I feel like crap. Exhausted from baby. Can’t sleep. Can’t eat. But I’m trying SO hard…
The weekend consisted of nausea, vomiting, dehydration, exhaustion, inability to eat, inability to sleep when I did get a chance, trying to entertain the baby when I didn’t have any energy reserves, and trying to prevent him from getting Doc’s cold. Unfortunately, he does seem to have an occasional low grade fever and a little cough now, but nothing too major.
I hate hate HATE dealing with the medical insurance industry.
We are about to engage in battle with Blue Cross in an attempt to get them to cover Jamie’s Nutramigen AA formula, which is unbelievably expensive. The cheapest we’ve been able to find it will cost us about $25-$35 per DAY. It is a medical necessity due to his food sensitivities, and some states do require insurance companies to cover elemental formulas for babies with severe allergies. Texas is, of course, not one of them. Wish us luck.
I am glad my son is feeling lots better most of the time, but wishes that he wouldn’t fight sleep with every fiber of his being.
He just hates going to sleep. He hates staying asleep. And he’s really good at not sleeping for very long at a stretch. This is getting so tiring.
I am trapped beneath a sleeping baby in my office…

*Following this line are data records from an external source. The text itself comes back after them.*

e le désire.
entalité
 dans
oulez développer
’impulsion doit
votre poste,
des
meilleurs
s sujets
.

Jamie came to visit me for a couple of hours while Doc went to a doctor appointment. It was nice.
I was born in Arizona, moved to Babylonia.

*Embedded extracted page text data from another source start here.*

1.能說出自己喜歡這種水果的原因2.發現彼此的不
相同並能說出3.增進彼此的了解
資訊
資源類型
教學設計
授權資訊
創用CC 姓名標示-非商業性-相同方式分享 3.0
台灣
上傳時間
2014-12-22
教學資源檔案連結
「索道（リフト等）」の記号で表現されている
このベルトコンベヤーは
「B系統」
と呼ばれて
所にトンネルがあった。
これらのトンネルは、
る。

We went with Rich and Angela to the King Tut exhibit at the Dallas Museum of Art. It was closing weekend, and crowded beyond belief. The exhibit was really neat, and we enjoyed the company and subsequent dinner at Ziziki’s.
I miss my mom already, but look forward to days of smooth sailing. We all deserve it.
Mom left for home this morning. I miss her a lot. Sadly, the ‘smooth sailing’ part hasn’t quite happened yet, but we’re working on it.
I am confused by the new movie “Rise of the Lichens.”
Yes, I know it’s “lycans.” I just like to imagine a film about strange symbiotic plant-animals rebelling against their oppressors.